== Segment start ==
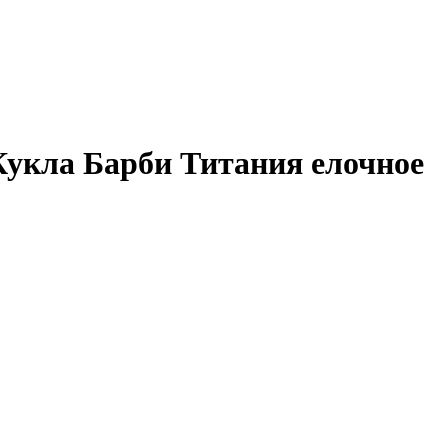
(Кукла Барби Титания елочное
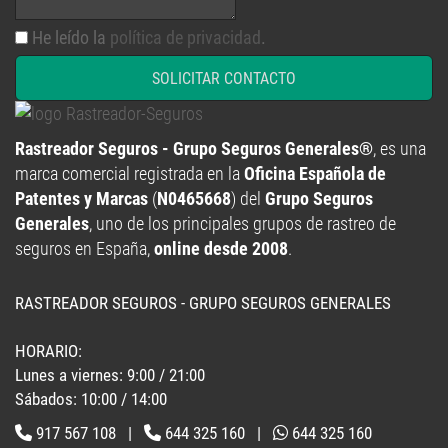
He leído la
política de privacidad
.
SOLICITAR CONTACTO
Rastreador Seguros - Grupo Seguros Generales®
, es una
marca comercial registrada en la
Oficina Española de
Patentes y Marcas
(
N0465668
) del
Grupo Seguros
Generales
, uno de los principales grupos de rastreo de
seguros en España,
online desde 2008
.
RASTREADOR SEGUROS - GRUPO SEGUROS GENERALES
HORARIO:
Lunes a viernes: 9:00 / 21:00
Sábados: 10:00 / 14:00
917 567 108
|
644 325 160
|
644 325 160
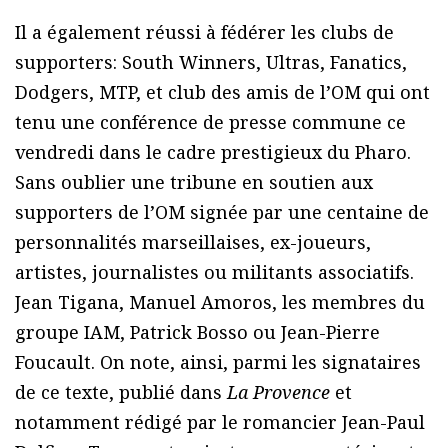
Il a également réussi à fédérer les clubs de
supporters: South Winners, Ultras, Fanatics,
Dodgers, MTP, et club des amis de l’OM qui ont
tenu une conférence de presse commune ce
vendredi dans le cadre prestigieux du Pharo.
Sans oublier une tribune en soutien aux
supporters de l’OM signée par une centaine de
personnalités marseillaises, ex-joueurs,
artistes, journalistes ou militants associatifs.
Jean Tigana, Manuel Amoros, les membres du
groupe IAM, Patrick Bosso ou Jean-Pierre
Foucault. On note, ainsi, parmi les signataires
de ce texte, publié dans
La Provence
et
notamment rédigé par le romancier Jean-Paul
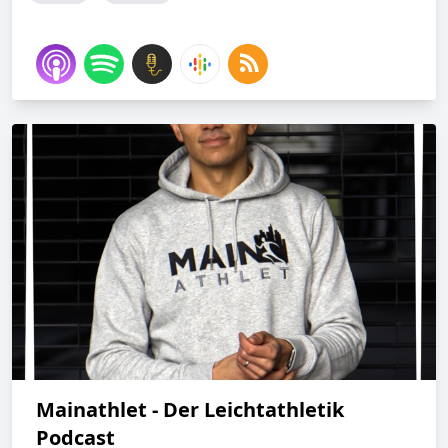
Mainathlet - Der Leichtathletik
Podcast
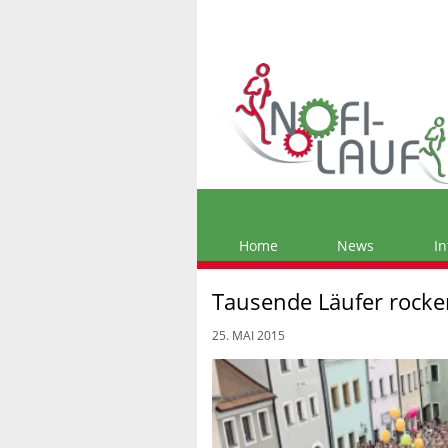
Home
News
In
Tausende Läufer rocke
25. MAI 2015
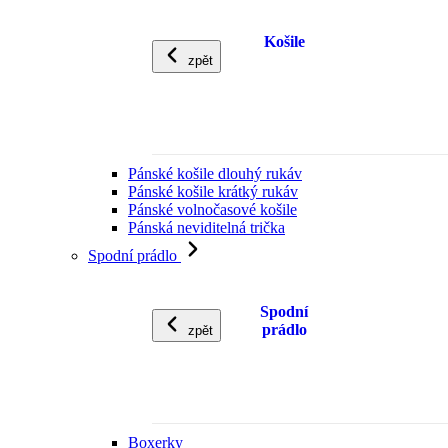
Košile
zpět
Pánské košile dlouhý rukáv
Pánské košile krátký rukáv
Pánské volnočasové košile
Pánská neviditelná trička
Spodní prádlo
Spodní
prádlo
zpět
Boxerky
== Segment end ==
== Segment start ==
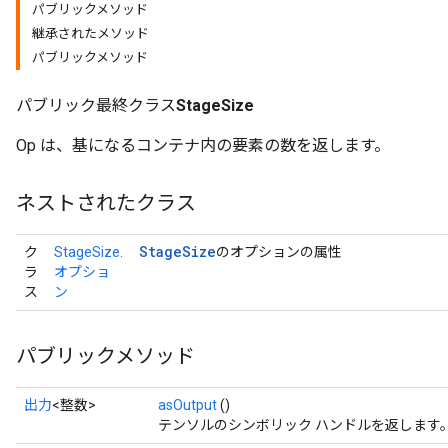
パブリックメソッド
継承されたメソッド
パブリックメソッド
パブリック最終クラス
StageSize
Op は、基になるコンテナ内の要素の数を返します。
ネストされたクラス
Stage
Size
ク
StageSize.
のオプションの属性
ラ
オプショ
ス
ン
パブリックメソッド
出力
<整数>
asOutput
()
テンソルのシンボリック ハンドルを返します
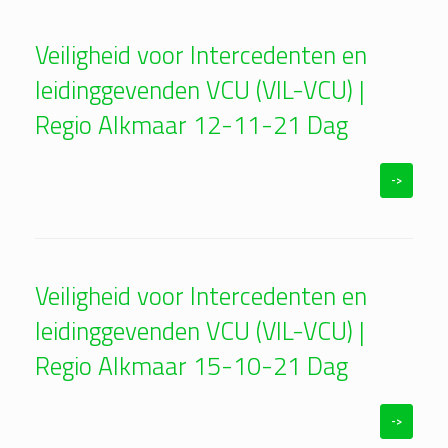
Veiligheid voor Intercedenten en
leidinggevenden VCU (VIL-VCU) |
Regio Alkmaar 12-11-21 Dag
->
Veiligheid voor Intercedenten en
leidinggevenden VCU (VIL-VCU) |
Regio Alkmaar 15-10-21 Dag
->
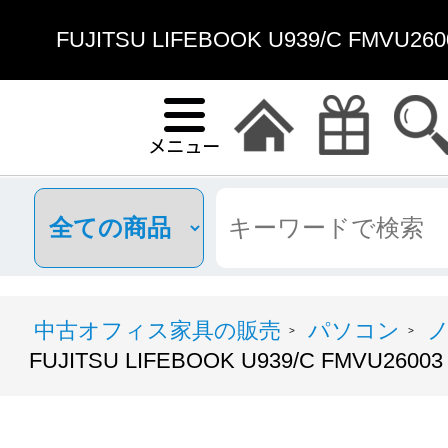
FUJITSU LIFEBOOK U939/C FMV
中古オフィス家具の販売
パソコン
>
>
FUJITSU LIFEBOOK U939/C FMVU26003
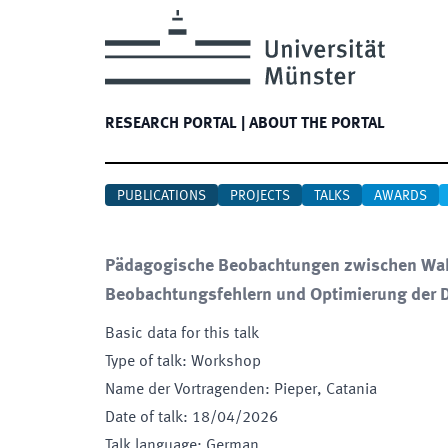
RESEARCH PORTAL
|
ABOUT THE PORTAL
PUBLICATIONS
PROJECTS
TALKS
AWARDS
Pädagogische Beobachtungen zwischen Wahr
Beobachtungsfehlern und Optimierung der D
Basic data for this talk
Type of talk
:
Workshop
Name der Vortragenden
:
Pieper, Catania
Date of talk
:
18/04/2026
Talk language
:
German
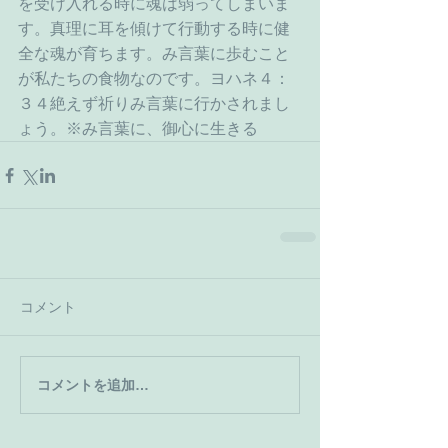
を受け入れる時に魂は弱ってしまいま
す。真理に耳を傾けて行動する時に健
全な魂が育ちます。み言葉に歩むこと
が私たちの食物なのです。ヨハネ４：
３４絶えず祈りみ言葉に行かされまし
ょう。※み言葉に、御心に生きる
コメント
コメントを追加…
== Segment end ==
▸ **Assigned task**: An exact copy is needed of the stretch above that opens with the line containing "online desde 2008" and closes with the line containing "supporters de l’OM signée par une centaine de"; the pictures are not part of it.

▸ **Reply to the task**:
online desde 2008
.
RASTREADOR SEGUROS - GRUPO SEGUROS GENERALES
HORARIO:
Lunes a viernes: 9:00 / 21:00
Sábados: 10:00 / 14:00
917 567 108
|
644 325 160
|
644 325 160
Il a également réussi à fédérer les clubs de
supporters: South Winners, Ultras, Fanatics,
Dodgers, MTP, et club des amis de l’OM qui ont
tenu une conférence de presse commune ce
vendredi dans le cadre prestigieux du Pharo.
Sans oublier une tribune en soutien aux
supporters de l’OM signée par une centaine de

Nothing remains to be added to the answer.